Task —
Reproduce each line of the entries that carries "dokładnie".

Data to use —
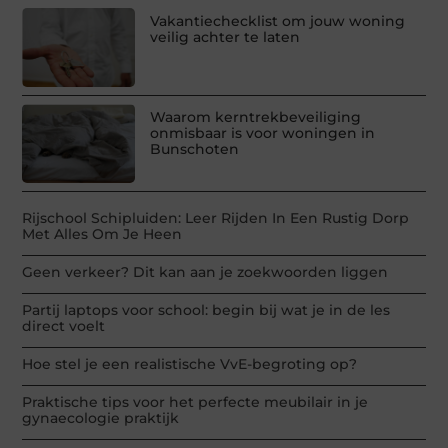
Vakantiechecklist om jouw woning
veilig achter te laten
Waarom kerntrekbeveiliging
onmisbaar is voor woningen in
Bunschoten
Rijschool Schipluiden: Leer Rijden In Een Rustig Dorp
Met Alles Om Je Heen
Geen verkeer? Dit kan aan je zoekwoorden liggen
Partij laptops voor school: begin bij wat je in de les
direct voelt
Hoe stel je een realistische VvE-begroting op?
Praktische tips voor het perfecte meubilair in je
gynaecologie praktijk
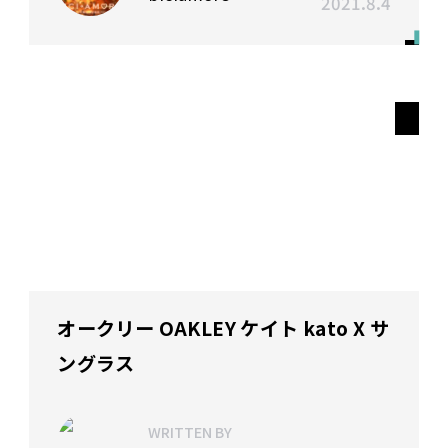
2021.8.4
オークリー OAKLEY ケイト kato X サ
ングラス
WRITTEN BY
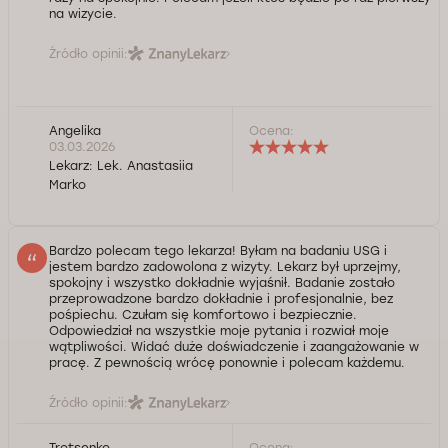
na wizycie.
Źródło opinii:
Angelika
Ocena:
03.03.2026
Lekarz:
Lek. Anastasiia
Marko
Bardzo polecam tego lekarza! Byłam na badaniu USG i
jestem bardzo zadowolona z wizyty. Lekarz był uprzejmy,
spokojny i wszystko dokładnie wyjaśnił. Badanie zostało
przeprowadzone bardzo dokładnie i profesjonalnie, bez
pośpiechu. Czułam się komfortowo i bezpiecznie.
Odpowiedział na wszystkie moje pytania i rozwiał moje
wątpliwości. Widać duże doświadczenie i zaangażowanie w
pracę. Z pewnością wrócę ponownie i polecam każdemu.
Źródło opinii:
Trotsenko
Ocena:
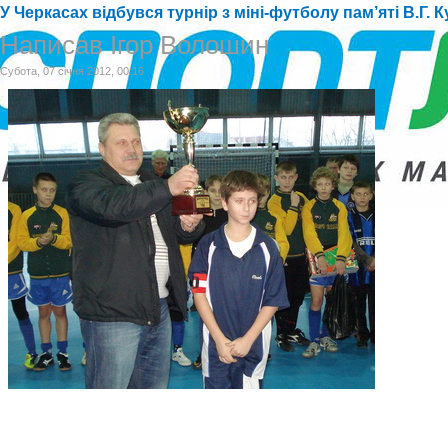
У Черкасах відбувся турнір з міні-футболу пам’яті В.Г. 
Написав Ігор Волошин
Субота, 07 січня 2012, 00:16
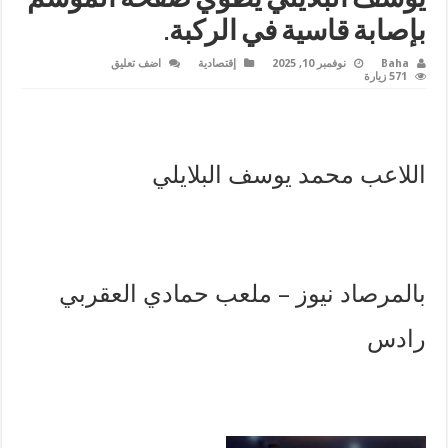
بإصابة قاسية في الركبة.
Baha
نوفمبر 10, 2025
إقتصادية
اضف تعليق
571 زيارة
اللاعب محمد يوسف البلايلي
بالمرصاد نيوز – ملعب حمادي العقربي
رادس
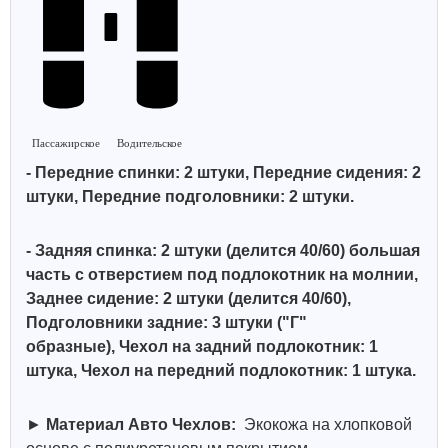
Пассажирское
Водительское
- Передние спинки: 2 штуки, Передние сидения: 2
штуки, Передние подголовники: 2 штуки.
- Задняя спинка: 2 штуки (делится 40/60)
большая
часть с отверстием под подлокотник на молнии,
Заднее сидение: 2 штуки (делится 40/60),
Подголовники задние: 3 штуки ("Г"
образные),
Чехол на задний подлокотник: 1
штука, Чехол на передний подлокотник: 1 штука.
►
Материал Авто Чехлов:
Экокожа на хлопковой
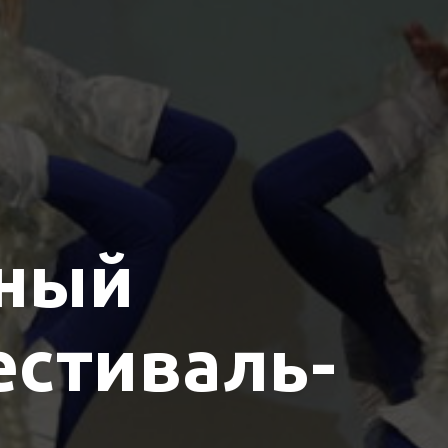
дный
естиваль-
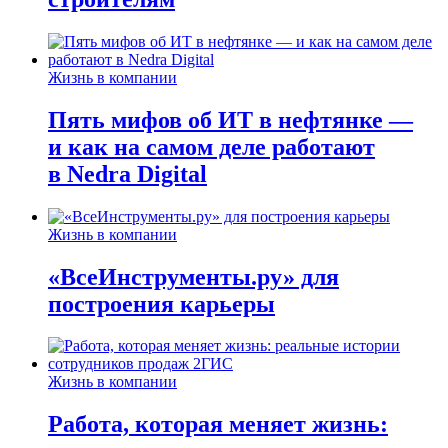
Жизнь в компании
Пять мифов об ИТ в нефтянке —
и как на самом деле работают
в Nedra Digital
Жизнь в компании
«ВсеИнструменты.ру» для
построения карьеры
Жизнь в компании
Работа, которая меняет жизнь:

Task answer —
spokojny i wszystko dokładnie wyjaśnił. Badanie zostało
przeprowadzone bardzo dokładnie i profesjonalnie, bez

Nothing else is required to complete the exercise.